Ein Geschäft für jeden Anspruch
„Wir sind kein Warenhaus-Discounter, aber auch nicht die kleine Boutique im Trendviertel“, beschreibt Reinartz, inzwischen 50 Jahre alt, sein 1.000 Quadratmeter großes Geschäft im Münchner Vorort. Der Besitzer freut sich über eine gut ausgebildete, einkommensstarke Kundschaft, die – wie könnte es anders sein – „Qualität und Beratung sucht“. Die Kundschaft macht in Biotech, Forschung, Online-Firmen – hier entsteht die nächste Generation mit Laptop und Lederhosen.
Und es hat sich einiges verändert in den Jahren seit Eric Reinartz’ Eintritt in das elterliche Geschäft. Denn nach dem Ärger mit dem Meister wollte der 16-jährige eigentlich nur ein paar Monate in dem damals 200 Quadratmeter kleinen Laden in Germering aushelfen. Beim Schreinern und Umbauen der Einrichtung haben ihn allerdings immer wieder „Kunden am Ärmel gezupft und hatten Fragen zu unseren Angeboten“.
Aus dem Zupfen und Fragen-Beantworten wurde erst ein fester Job. Und nach dem Ausscheiden des Vaters aus dem Geschäft die eigene Existenz.
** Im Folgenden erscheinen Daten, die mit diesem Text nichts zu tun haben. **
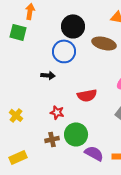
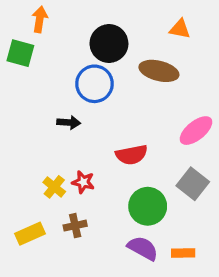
yellow cross: (16, 115) -> (54, 187), moved
green circle: (76, 134) -> (148, 206), moved
yellow rectangle: (18, 157) -> (30, 234), moved

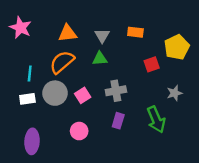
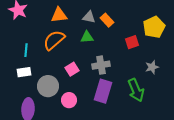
orange rectangle: (135, 32) -> (107, 20), moved, turned 40
gray triangle: (102, 36) -> (89, 17), turned -48
gray circle: (55, 93) -> (48, 86), moved
purple rectangle: (118, 121) -> (103, 91), size x1.6

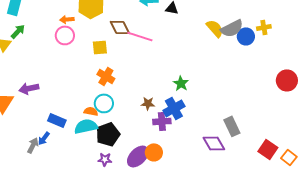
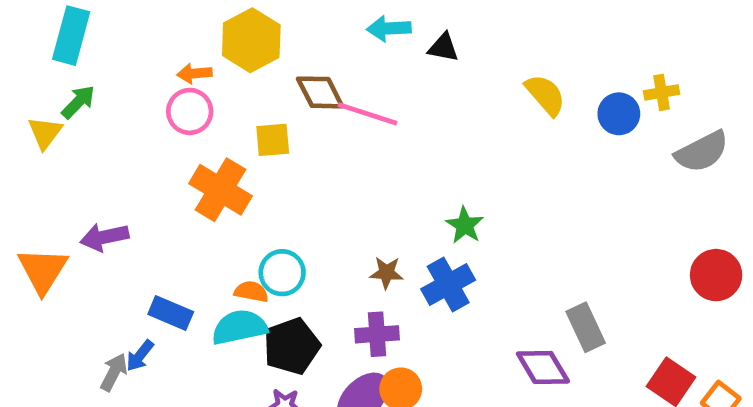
gray semicircle: (232, 28) -> (702, 152), moved
orange cross: (106, 76) -> (221, 190), moved, size x1.4
red circle: (287, 80) -> (716, 275), moved
purple cross: (162, 121) -> (377, 334), moved

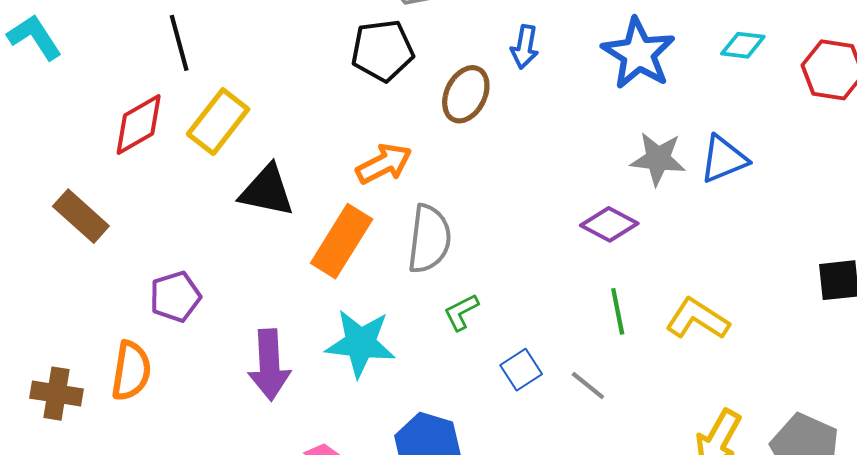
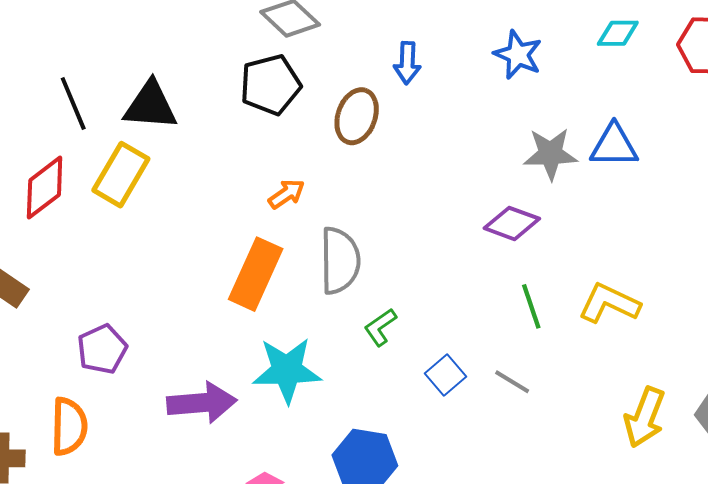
blue star: (638, 54) -> (518, 55), size x0.7
blue triangle: (724, 159) -> (614, 146), turned 30
orange arrow: (384, 164) -> (286, 194), size x0.7
black triangle: (267, 191) -> (150, 106), moved
purple arrow: (269, 365) -> (202, 403), turned -84

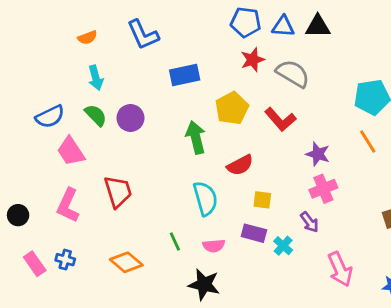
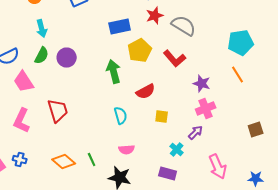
blue rectangle: (185, 75) -> (120, 26), moved
green semicircle: (96, 115) -> (42, 56), turned 72
cyan semicircle: (205, 198) -> (121, 116), size x0.7
purple arrow: (310, 222) -> (196, 132), turned -98
purple rectangle: (254, 233) -> (168, 174), moved
green line: (175, 241) -> (92, 160), moved

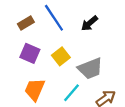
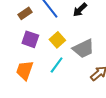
orange trapezoid: (35, 89) -> (25, 70), moved
cyan line: (71, 93) -> (57, 65), moved

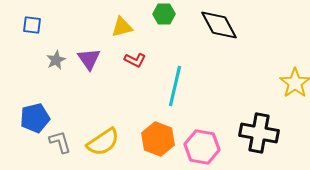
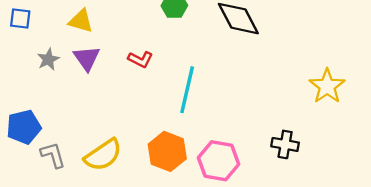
yellow triangle: (122, 27) -> (81, 21), moved, turned 30
black cross: (259, 133) -> (285, 144), size x0.6

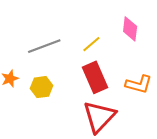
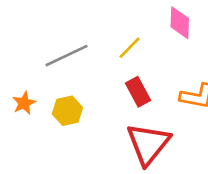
red rectangle: (95, 77) -> (138, 92), size x0.7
Es kommt im Unternehmer-Leben eben manchmal anders als man denkt.
Strukturwandel im Münchner Nordwesten
Heute hört man Klassiker der 80er und 90er und shoppt mit viel Licht in der zweistöckigen Verkaufshalle, „wo zwischen Alupress-Regalen und Holzfußboden eine Kombination aus Modernität und Wärme vermittelt wird“, sagt Reinartz nicht ohne Stolz. „Und ich achte wirklich auf jedes Detail, da kann ich ganz schön pingelig werden.“ Ein bisschen Tischler steckt eben doch noch in ihm.
Das schätzt offensichtlich das Publikum. „In den letzten Jahren hat sich das Alter der Kunden verändert.“ Statt Mitte 30 ist die „junge“ Mutter heute Anfang 40, sehr anspruchsvoll und durch das Internet hochinformiert. Heute kommen Käufer vollgestopft mit sogenannten Fachinformationen aus Webseiten, Stiftung Wartentest und diversen Foren. Nicht immer stimme alles, aber „bei der Beratung können wir uns keine Fehler mehr leisten“, stellt Reinartz fest.
Das Internet – für den Händler vor Ort nicht immer ein Quell der Freude. Gerade das Thema Preisstabilität beschäftigt viele. Auch Eric Reinartz. „Wir pflegen hier in der Gegend als Händler einen regen Austausch. Und das große Thema überhaupt ist der Margendruck durch die Online-Konkurrenz. Da sind große Unternehmen im Spiel. Die haben viel Kapital und müssen zurzeit eigentlich gar keine Gewinne machen. Da fällt der Wettbewerb schwer.“
Dabei scheut Reinartz den Online-Handel nicht, im Gegenteil. Schon früh investiert er in eine eigene Website, freut sich über steigende Umsätze und die Akzeptanz bei der eher wankelmütigen und wenig loyalen Online-Klientel.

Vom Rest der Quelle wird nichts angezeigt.